To dive deeper, we need to know what details the ABI covers:
- a processor instruction set (with details like register file structure, stack organization, memory access types, …)
- the sizes, layouts, and alignments of basic data types that the processor can directly access
- the calling convention, which controls how the arguments of functions are passed, and return values retrieved. For example, it controls:
- whether all parameters are passed on the stack, or some are passed in registers;
- which registers are used for which function parameters;
- and whether the first function parameter passed on the stack is pushed first or last.
- how an application should make system calls to the operating system, and if the ABI specifies direct system calls rather than procedure calls to system call stubs, the system call numbers.
- and in the case of a complete operating system ABI, the binary format of object files, program libraries, and so on.
How do the ABIs influence our programs?
Feeling much better? Yeah! But another problem comes.
When engineers are mentioning the ABIs in their daily work, what they are actually talking about? Based on my research, people are talking about the binary-compatible of the ABIs. The binary-compatible is another big topic and involves too many aspects. Here is an example for you to have a better understanding. Suppose the library which your program includes is updated at some times, but without changing the function signatures and usages, we call it source-compatible if you need to re-compile the program with the newer library in order to let the program run without the crash. On the contrary, if the program can run without crash by simply replacing the old version with the new version without re-compiling, we call the ABIs binary-compatible. To achieve and maintain the binary-compatible, it involves topics such as calling convention, name mangling, etc., which are above the discussion of this article.

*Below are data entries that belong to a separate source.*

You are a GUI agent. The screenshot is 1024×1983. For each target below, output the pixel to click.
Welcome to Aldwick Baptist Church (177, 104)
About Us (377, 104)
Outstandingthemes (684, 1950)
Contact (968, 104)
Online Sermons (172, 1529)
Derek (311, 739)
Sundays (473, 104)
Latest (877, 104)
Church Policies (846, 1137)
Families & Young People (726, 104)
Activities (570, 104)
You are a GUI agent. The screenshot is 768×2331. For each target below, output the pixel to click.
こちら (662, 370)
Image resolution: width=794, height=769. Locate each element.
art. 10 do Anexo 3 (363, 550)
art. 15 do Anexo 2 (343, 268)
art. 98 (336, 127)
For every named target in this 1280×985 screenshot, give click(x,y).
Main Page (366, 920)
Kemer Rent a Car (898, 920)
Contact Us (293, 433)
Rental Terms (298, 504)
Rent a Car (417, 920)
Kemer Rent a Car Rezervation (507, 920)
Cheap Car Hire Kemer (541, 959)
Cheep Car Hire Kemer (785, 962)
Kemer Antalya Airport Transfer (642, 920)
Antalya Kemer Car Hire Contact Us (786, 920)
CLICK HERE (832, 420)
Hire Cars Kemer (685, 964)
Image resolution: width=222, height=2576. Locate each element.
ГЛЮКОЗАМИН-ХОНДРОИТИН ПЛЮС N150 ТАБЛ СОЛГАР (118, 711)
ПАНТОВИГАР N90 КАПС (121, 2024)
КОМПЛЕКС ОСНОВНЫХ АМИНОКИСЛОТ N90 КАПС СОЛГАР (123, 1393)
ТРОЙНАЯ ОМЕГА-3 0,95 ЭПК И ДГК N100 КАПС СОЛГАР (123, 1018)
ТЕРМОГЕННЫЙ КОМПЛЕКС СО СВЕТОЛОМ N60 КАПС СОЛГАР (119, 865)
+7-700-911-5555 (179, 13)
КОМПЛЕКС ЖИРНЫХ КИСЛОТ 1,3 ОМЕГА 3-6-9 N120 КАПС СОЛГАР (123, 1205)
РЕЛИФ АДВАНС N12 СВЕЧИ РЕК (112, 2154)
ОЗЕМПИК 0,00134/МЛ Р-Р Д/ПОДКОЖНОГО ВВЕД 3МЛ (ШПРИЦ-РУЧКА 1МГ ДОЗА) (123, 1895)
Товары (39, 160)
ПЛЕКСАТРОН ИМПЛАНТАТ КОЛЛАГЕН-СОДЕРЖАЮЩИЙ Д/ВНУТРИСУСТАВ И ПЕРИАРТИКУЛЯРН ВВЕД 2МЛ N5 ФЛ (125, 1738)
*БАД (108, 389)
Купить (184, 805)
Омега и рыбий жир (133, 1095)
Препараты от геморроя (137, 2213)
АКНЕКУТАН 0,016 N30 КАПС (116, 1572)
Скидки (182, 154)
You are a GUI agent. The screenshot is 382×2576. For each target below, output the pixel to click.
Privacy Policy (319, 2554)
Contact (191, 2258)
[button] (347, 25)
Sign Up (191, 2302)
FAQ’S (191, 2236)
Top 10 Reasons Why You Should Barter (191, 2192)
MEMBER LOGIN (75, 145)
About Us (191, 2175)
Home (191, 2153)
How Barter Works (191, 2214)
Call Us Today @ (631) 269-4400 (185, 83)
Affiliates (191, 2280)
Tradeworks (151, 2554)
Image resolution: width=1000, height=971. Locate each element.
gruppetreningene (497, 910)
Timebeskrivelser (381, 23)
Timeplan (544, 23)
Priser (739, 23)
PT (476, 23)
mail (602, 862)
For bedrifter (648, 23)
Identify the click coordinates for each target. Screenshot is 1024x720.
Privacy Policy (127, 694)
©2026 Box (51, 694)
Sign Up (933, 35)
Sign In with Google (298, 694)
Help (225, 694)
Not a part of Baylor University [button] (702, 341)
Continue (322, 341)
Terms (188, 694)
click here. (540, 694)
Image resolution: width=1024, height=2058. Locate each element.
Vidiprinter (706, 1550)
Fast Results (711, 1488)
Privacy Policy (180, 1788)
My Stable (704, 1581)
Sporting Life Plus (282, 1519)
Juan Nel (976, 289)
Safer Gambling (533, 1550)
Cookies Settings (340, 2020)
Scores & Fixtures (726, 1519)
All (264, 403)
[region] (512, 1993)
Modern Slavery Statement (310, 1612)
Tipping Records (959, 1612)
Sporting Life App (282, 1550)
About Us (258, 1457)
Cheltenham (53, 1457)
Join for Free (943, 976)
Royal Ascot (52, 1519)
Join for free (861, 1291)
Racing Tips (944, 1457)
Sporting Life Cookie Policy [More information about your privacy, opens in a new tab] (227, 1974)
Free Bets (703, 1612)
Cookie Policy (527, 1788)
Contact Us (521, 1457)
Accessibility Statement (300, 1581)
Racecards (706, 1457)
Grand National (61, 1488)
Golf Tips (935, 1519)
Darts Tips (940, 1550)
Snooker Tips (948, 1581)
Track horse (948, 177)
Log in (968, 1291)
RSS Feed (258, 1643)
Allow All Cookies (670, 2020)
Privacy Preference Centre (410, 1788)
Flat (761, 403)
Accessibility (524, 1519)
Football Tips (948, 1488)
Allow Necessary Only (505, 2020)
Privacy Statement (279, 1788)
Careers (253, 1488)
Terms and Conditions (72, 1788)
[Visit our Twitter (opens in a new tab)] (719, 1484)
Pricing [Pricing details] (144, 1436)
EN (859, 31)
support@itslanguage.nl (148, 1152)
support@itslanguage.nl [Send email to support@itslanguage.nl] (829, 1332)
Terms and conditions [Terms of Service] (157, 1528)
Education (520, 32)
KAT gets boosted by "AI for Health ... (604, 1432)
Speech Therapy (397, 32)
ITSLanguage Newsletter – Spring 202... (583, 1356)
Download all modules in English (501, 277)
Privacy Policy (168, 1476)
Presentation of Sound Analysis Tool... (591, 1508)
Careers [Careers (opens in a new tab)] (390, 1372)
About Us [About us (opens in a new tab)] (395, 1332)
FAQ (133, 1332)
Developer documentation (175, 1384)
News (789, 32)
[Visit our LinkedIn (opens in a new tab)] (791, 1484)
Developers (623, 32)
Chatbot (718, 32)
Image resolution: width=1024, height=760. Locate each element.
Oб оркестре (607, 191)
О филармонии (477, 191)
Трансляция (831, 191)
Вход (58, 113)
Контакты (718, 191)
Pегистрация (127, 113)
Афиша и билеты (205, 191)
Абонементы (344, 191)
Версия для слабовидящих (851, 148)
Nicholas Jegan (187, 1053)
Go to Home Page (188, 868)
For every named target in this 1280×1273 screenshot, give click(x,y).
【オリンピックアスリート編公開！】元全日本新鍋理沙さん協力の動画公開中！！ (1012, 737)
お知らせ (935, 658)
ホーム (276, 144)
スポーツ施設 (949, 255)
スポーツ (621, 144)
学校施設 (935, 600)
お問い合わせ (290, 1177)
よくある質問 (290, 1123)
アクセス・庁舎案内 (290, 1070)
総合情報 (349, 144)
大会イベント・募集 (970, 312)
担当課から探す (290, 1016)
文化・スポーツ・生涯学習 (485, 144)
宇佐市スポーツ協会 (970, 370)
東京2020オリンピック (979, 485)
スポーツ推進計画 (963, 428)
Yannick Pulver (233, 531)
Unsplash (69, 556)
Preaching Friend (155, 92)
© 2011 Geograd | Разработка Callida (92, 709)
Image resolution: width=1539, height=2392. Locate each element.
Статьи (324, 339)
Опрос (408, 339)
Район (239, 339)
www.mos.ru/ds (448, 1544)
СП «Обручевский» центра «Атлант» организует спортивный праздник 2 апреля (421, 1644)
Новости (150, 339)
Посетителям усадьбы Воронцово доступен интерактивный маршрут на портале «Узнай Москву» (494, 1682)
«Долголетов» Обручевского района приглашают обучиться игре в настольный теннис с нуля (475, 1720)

I would be willing to discuss these topics with you if you are also interested in them.
Conclusion
An oversimplified summary is that the APIs let you know “Here are all the functions you may call” while the ABIs let you know “This is how to call a function”. Anyway, you won’t need to explicitly provide the ABIs unless you are doing the design work in a very low-level system environment. Feel free to forget all the things I have mentioned above and just re-compile your program every time you update the libraries or anything related to your programs!